Data:
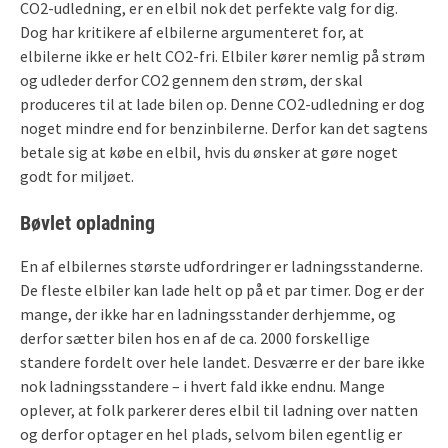
CO2-udledning, er en elbil nok det perfekte valg for dig.
Dog har kritikere af elbilerne argumenteret for, at
elbilerne ikke er helt CO2-fri. Elbiler kører nemlig på strøm
og udleder derfor CO2 gennem den strøm, der skal
produceres til at lade bilen op. Denne CO2-udledning er dog
noget mindre end for benzinbilerne. Derfor kan det sagtens
betale sig at købe en elbil, hvis du ønsker at gøre noget
godt for miljøet.
Bøvlet opladning
En af elbilernes største udfordringer er ladningsstanderne.
De fleste elbiler kan lade helt op på et par timer. Dog er der
mange, der ikke har en ladningsstander derhjemme, og
derfor sætter bilen hos en af de ca. 2000 forskellige
standere fordelt over hele landet. Desværre er der bare ikke
nok ladningsstandere – i hvert fald ikke endnu. Mange
oplever, at folk parkerer deres elbil til ladning over natten
og derfor optager en hel plads, selvom bilen egentlig er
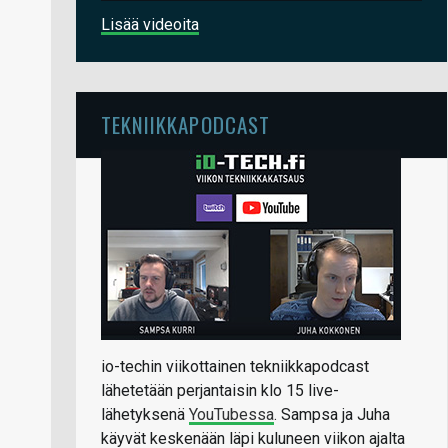
Lisää videoita
TEKNIIKKAPODCAST
io-techin viikottainen tekniikkapodcast
lähetetään perjantaisin klo 15 live-
lähetyksenä
YouTubessa
. Sampsa ja Juha
käyvät keskenään läpi kuluneen viikon ajalta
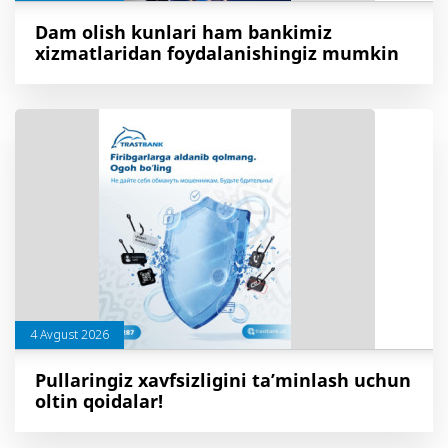
Dam olish kunlari ham bankimiz
xizmatlaridan foydalanishingiz mumkin
4 Avgust 2026
Pullaringiz xavfsizligini ta’minlash uchun
oltin qoidalar!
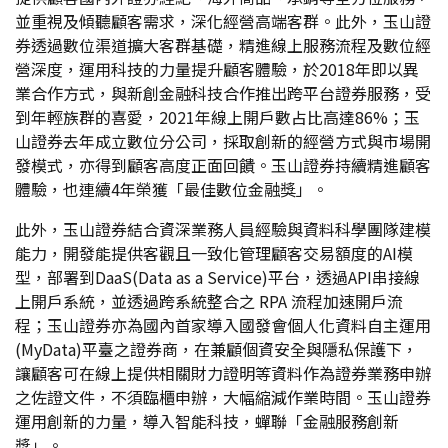
並重視及傾聽顧客需求，深化經營高端客群。此外，玉山證
券透過數位渠道擴大客群基礎，精進線上服務流程及數位經
營深度，運用科技的力量提升顧客體驗，於2018年即以異
業合作方式，與新創金融科技合作推出跨平台證券服務，受
到年輕族群的喜愛，2021年線上開戶數占比高達86%；玉
山證券去年成立數位分公司，採取創新的經營方式與市場開
發模式，亦得到顧客高度正面回饋。玉山證券持續精進顧客
體驗，也連續4年榮獲「最佳數位金融獎」。
此外，玉山證券結合資深業務人員經驗與資料科學團隊建模
能力，開發能提供客觀且一致化管理顧客交易額度的AI模
型，部署到DaaS(Data as a Service)平台，透過API串接線
上開戶系統，並透過跨系統整合之 RPA 流程加速開戶流
程；玉山證券亦為國內首家導入國發會個人化資料自主運用
(MyData)平臺之證券商，在兼顧個資安全與隱私保護下，
讓顧客可在線上提供相關財力證明等資料作為證券業務申辦
之佐證文件，不須臨櫃申辦，大幅縮減作業時間。玉山證券
運用創新的力量，導入智能科技，蟬聯「金融服務創新
獎」。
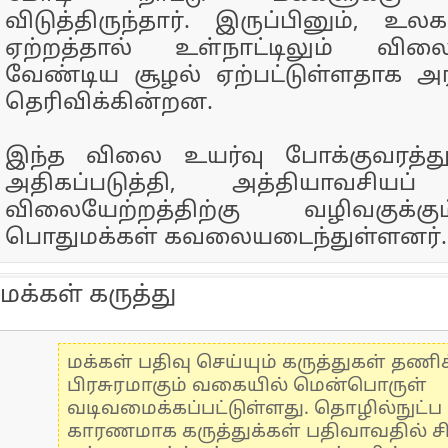
விடுத்திருந்தார். இருப்பினும்,
ஏற்றத்தால் உள்நாட்டிலும் வி
வேண்டிய சூழல் ஏற்பட்டுள்ளதாக அர
தெரிவிக்கின்றன.
இந்த விலை உயர்வு போக்குவரத்த
அதிகப்படுத்தி, அத்தியாவசியப்
விலையேற்றத்திற்கு வழிவகுக்க
பொதுமக்கள் கவலையடைந்துள்ளனர்.
மக்கள் கருத்து
மக்கள் பதிவு செய்யும் கருத்துகள் தண
பிரசுரமாகும் வகையில் மென்பொருள்
வடிவமைக்கப்பட்டுள்ளது. தொழில்நுட்
காரணமாக கருத்துக்கள் பதிவாவதில் ச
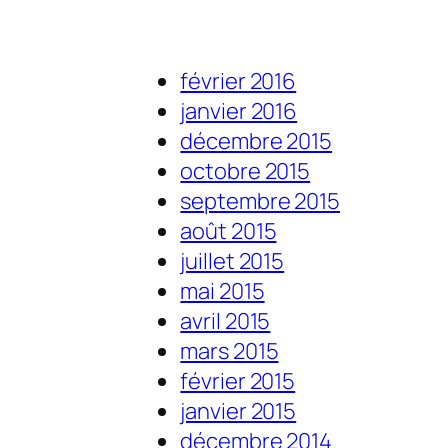
février 2016
janvier 2016
décembre 2015
octobre 2015
septembre 2015
août 2015
juillet 2015
mai 2015
avril 2015
mars 2015
février 2015
janvier 2015
décembre 2014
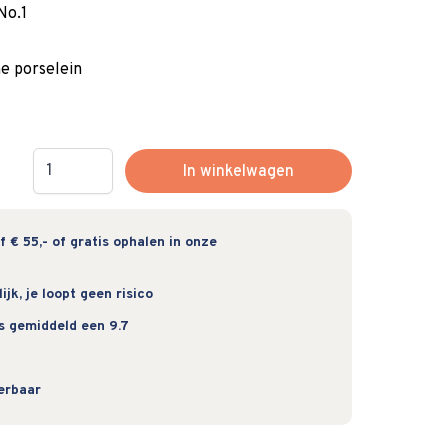
No.1
 porselein
Hoeveelheid
In winkelwagen
 € 55,- of gratis ophalen in onze
jk, je loopt geen risico
s gemiddeld een 9.7
verbaar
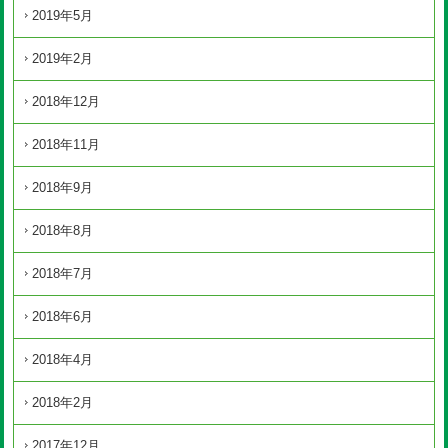
2019年5月
2019年2月
2018年12月
2018年11月
2018年9月
2018年8月
2018年7月
2018年6月
2018年4月
2018年2月
2017年12月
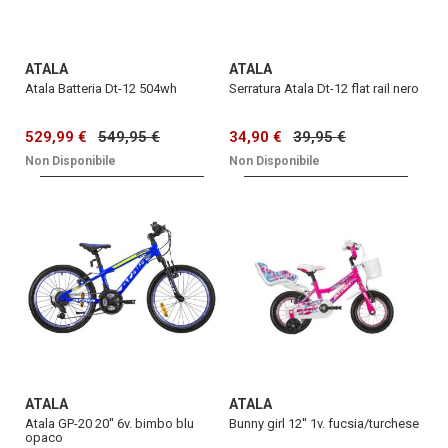
ATALA
ATALA
Atala Batteria Dt-12 504wh
Serratura Atala Dt-12 flat rail nero
529,99 €
549,95 €
34,90 €
39,95 €
Non Disponibile
Non Disponibile
ATALA
ATALA
Atala GP-20 20'' 6v. bimbo blu
Bunny girl 12'' 1v. fucsia/turchese
opaco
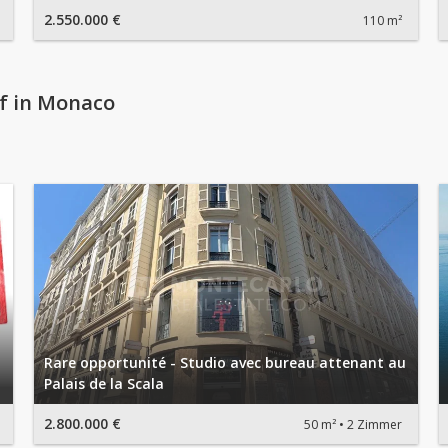
2.550.000 €
110 m²
f in Monaco
Rare opportunité - Studio avec bureau attenant au
Palais de la Scala
2.800.000 €
50 m²
2 Zimmer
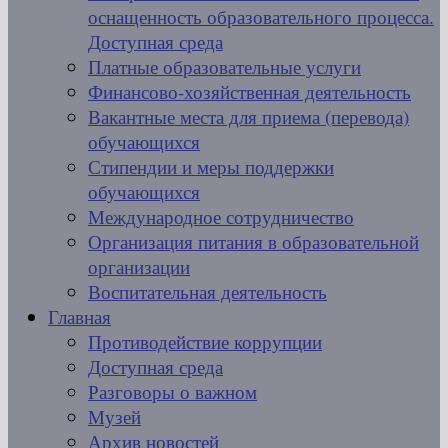
оснащенность образовательного процесса.
Доступная среда
Платные образовательные услуги
Финансово-хозяйственная деятельность
Вакантные места для приема (перевода)
обучающихся
Стипендии и меры поддержки
обучающихся
Международное сотрудничество
Организация питания в образовательной
организации
Воспитательная деятельность
Главная
Противодействие коррупции
Доступная среда
Разговоры о важном
Музей
Архив новостей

Try it:
Above are some records; extract exactly the lines from the one containing "上開戶系統，並透過跨系統整合之 RPA 流程加速開戶流" through the one containing "தெரிவிக்கின்றன." and drop the pictures.

Result for this exercise:
上開戶系統，並透過跨系統整合之 RPA 流程加速開戶流
程；玉山證券亦為國內首家導入國發會個人化資料自主運用
(MyData)平臺之證券商，在兼顧個資安全與隱私保護下，
讓顧客可在線上提供相關財力證明等資料作為證券業務申辦
之佐證文件，不須臨櫃申辦，大幅縮減作業時間。玉山證券
運用創新的力量，導入智能科技，蟬聯「金融服務創新
獎」。
விடுத்திருந்தார். இருப்பினும்,
ஏற்றத்தால் உள்நாட்டிலும் வி
வேண்டிய சூழல் ஏற்பட்டுள்ளதாக அர
தெரிவிக்கின்றன.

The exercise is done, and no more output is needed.